This means engaging with bigotry or racism. Blanket condemnations of racism cannot substitute for an understanding of what it stands for. In particular, the Left should separate what in xenophobia and racism expresses a hierarchical view of human beings from what in it contains an aspiration to pride. However abhorrent racism is, it often is a way of organizing in-group boundaries and restoring pride in one’s group. To bridge the cultural chasm between the creative and the working classes, the Left has to abandon its Olympian moral position and reflect on what can restore a sense of pride to the people.
4. Current immigration flows are largely connected to the unequal distribution of wealth worldwide and have to do with the multi-fold strategies which the wealthy nations have used to exploit economically weak nations. A left policy of immigration should not only oppose the ultra-nationalistic reactions, but also expose immigration as the result of the globalization of capitalist processes of production. Immigration will continue to be a deeply divisive issue. If many people experience a dwindling of state resources, if immigration flows increase competition at the bottom and benefit the rich, then the question of how resources should be shared with newcomers should no longer be taboo to the Left. This goes against the internationalism that has been an attribute of the Left since at least the early 20th century. But the internationalism of yore has merged with the cosmopolitan consumer lifestyle of the liberal classes, who share with business elites their knowledge of English, their Frequent Flyer miles, their intense touristic practices and their fluency in different cultures. Instead of disdaining nationalist reactions to immigration, the Left needs to understand them as a plausible response to the uncertainty and insecurity entailed by the competition which cheaper labor represents, by the degradation of work and neighborhoods, by the perception of the devaluation of one’s life world. Nationalism can be endorsed as long as it is inclusive, that is, as Yascha Mounk put it, devoid of racism and xenophobia, and able to inquire directly how borders and immigration should be regulated. It is no longer as easy to identify capitalist exploitation as it was for Engels in 19th century Manchester; its connections to its current victims’ insecurity and tensions are less direct. This is why liberal free-marketers conservatives and far righters can eat their cake and have it too: the free-marketers promote ruthless economic policies which drive down jobs and disempower the workingclasses, but the deep social malaise which their own economic policies entail can be harvested by the far right-wing.

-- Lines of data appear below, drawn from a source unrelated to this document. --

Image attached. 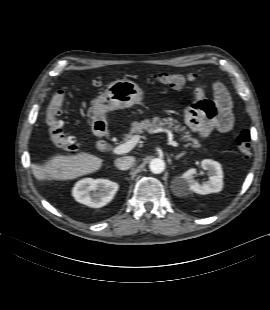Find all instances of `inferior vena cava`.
<instances>
[{
  "instance_id": "obj_1",
  "label": "inferior vena cava",
  "mask_w": 270,
  "mask_h": 310,
  "mask_svg": "<svg viewBox=\"0 0 270 310\" xmlns=\"http://www.w3.org/2000/svg\"><path fill=\"white\" fill-rule=\"evenodd\" d=\"M134 157L132 156H124L121 158H118L114 161L115 166L120 169V170H128L129 168L132 167L134 164Z\"/></svg>"
}]
</instances>
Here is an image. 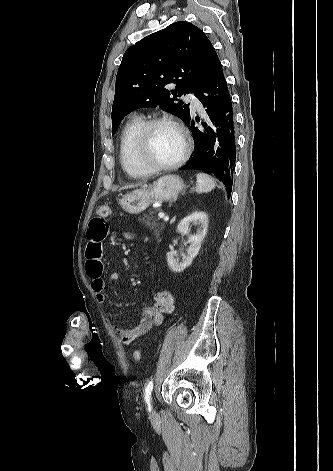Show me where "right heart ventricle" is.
Listing matches in <instances>:
<instances>
[{"label":"right heart ventricle","mask_w":333,"mask_h":471,"mask_svg":"<svg viewBox=\"0 0 333 471\" xmlns=\"http://www.w3.org/2000/svg\"><path fill=\"white\" fill-rule=\"evenodd\" d=\"M145 121L138 116L130 118L122 128L119 139V161L124 172L131 178H143L151 174L141 166L136 156L137 138Z\"/></svg>","instance_id":"right-heart-ventricle-1"}]
</instances>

The antidote to right-wing populism might thus be left-wing populism—not as a long-term strategy, but as a short-term response to the current crisis of democracy. This left-wing populism would expose the true enemies of the people—the class of experts and corporate power that have disempowered democratic forms of participation—and function as a mode of political recruitment that addresses ordinary people’s daily struggles. Finally, it would use intelligence rather than morality in politics: preferring to understand what motivates popular resentment, fear or hatred rather than responding with moral disgust. It is incumbent on the Left to overcome the moral tribalism that increasingly constitutes the core of contemporary politics.